One of the many things that bring developers to Go is it's concurrency model. Because Go was released in 2009 after most popular programming languages like Python and Java, it wasn't written with a single threaded environment in mind.

It was built with concurrency as a first-class citizen.

Let's take a look at what concurrency is and how it can be used in Go.

Concurrency

Think about your morning routine for a second (I'm just guessing here). You wake up, take a shower, get dressed, make some coffee, eat breakfast, and check your Slack messages. These are all things that you're doing, but you aren't doing them at the same time. In fact, it might be a little difficult to make coffee and take a shower at the same time.

Because you aren't doing them at the same exact time, you're doing them independently.

The same rules apply for programming.

Let's say you have two functions and you need them both to run, but not at the same time. Perhaps there's a dependency for a function to run before another. For example, credentials need to be created from one function and passed into another function. There's also the efficiency aspect. You want to be able to make progress on more than one task simultaneously.

Concurrency is about executing independently.

Concurrency vs Parallelism

Concurrency and parallelism are not the same. That fact is something that's brought up quite a lot when you're new to concurrency.

Let's take the morning route that you read in the previous section. Remember, concurrency is about doing all of those tasks simultaneously. Parallelism is about doing all of those tasks at the same time.

For example, let's say you have two functions. One of those functions makes an API request and the other adds 2 + 2. Completely different functions, but they run at the same time.

What Makes Go Special

Let's get to the good stuff. What makes concurrency one of the biggest talking points when it comes to Go?

Go was built with concurrency in mind. It was built after a lot of programming languages came out that were focused on single-core threads. That's because when they were created, single-core threads was all that existed.

As you all know, as time goes on, applications get more powerful. Hardware gets more powerful. Think about it, I bet (no money because who knows) you can't find a single-core laptop anymore. Even if you did, it would be incredibly slow.

So, here's the thing. Other programming languages have concurrency. What makes Go's so popular? Goroutines.

Goroutines are ridiculously small and lightweight. They cost near to nothing when it comes to threads and memory. They run independently of the function that started it.

Concurrency does use threads, but Goroutines are layered on top of threads. It's an incredible lightweight feature.

Why Use Goroutines?

Because it's lightweight. That's pretty much what it comes down to. When you think about a traditional OS thread, it's typically one megabyte. When using Goroutines, it's kilobytes.

Goroutines are far smaller than threads.

Another large piece of the pie is when it comes to OS threads, the OS manages the scheduling. With goroutines, the Go runtime manages the scheduling. Everything from creating them to ripping them apart.
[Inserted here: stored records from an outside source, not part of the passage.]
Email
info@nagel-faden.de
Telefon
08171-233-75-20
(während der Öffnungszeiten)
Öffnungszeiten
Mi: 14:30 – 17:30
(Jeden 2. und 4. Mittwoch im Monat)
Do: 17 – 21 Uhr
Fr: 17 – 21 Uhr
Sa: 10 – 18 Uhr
Let's break it down into bullet points:

  • Lightweight
  • Less OS thread switching
  • The Go runtime manages concurrency (goroutines)
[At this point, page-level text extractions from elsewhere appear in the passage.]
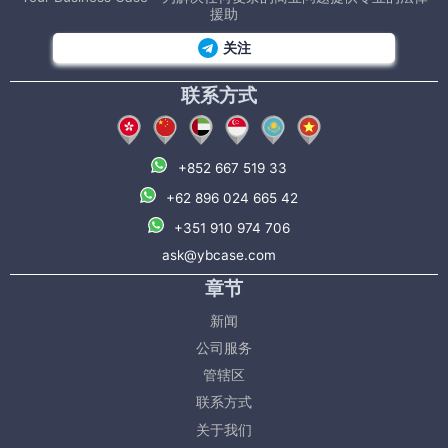
援助
关注
联系方式
+852 667 519 33
+62 896 024 665 42
+351 910 974 706
ask@ybcase.com
章节
新闻
公司服务
管辖区
联系方式
关于我们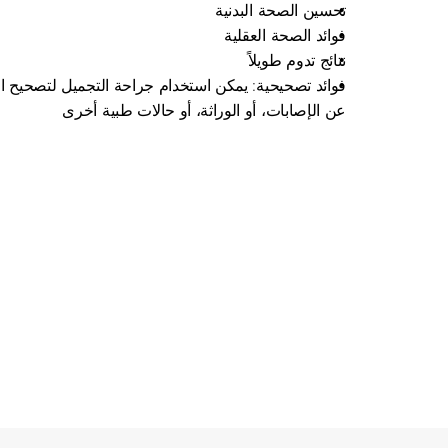
تحسين الصحة البدنية
فوائد الصحة العقلية
نتائج تدوم طويلاً
عن الإصابات، أو الوراثة، أو حالات طبية أخرى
Writing a Concurrent Program in Go

Now that you know why concurrency is pretty popular in Go, let's take a look at how to create a Go application using concurrency.

This code can be found on my GitHub here.
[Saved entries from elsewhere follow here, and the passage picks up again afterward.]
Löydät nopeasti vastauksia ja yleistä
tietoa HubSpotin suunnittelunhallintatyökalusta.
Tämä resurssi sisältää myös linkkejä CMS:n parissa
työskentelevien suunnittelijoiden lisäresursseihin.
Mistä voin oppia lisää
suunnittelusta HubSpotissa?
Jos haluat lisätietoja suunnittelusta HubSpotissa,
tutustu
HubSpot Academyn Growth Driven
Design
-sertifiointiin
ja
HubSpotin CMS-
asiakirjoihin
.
First, you'll set up the main package and the imports. Create a new file called main.go and add in the following code.

package main

import (
	"fmt"
    "time"
)

Next, you'll add function number one. The first function is number(), which prints out a number of your choosing.

func number(two int) {

	num := two
	fmt.Println(num)
}

The second function is called sayGo(), which prints out I love Go.

func sayGo() {
	love := "I love Go"
	fmt.Println(love)
}

After the two functions are written, it's time to write the main() function. The main function will consist of three things:

  • Calling the sayGo() function as a goroutine
  • Putting the program to sleep for 2 seconds for the concurrency to run
  • Calling the number() function

So, how do you define a goroutine? Simple. You literally just put the go keyword in front of the function that you want to run as a goroutine.

func main() {
	go sayGo()

	time.Sleep(2 * time.Second)

	number(2)
}

All together, the code should look like the below.

package main

import (
	"fmt"
	"time"
)

func main() {
	go sayGo()

	time.Sleep(2 * time.Second)

	number(2)
}

func number(two int) {
	num := two
	fmt.Println(num)
}

func sayGo() {
	love := "I love Go"
	fmt.Println(love)
}

Now it's time to run the program. On the terminal, run the following command:

go run main.go

You will see a the concurrent program run, then a sleep of two seconds, followed by the number 2 printed out to the console.

Congrats! You have officially created your first goroutine.

Summary

This was a fairly small example, but as you can see, it's quite simple to create a goroutine and they can make your program perform better from a benchmark perspective and a hardware perspective, depending on where the program is running.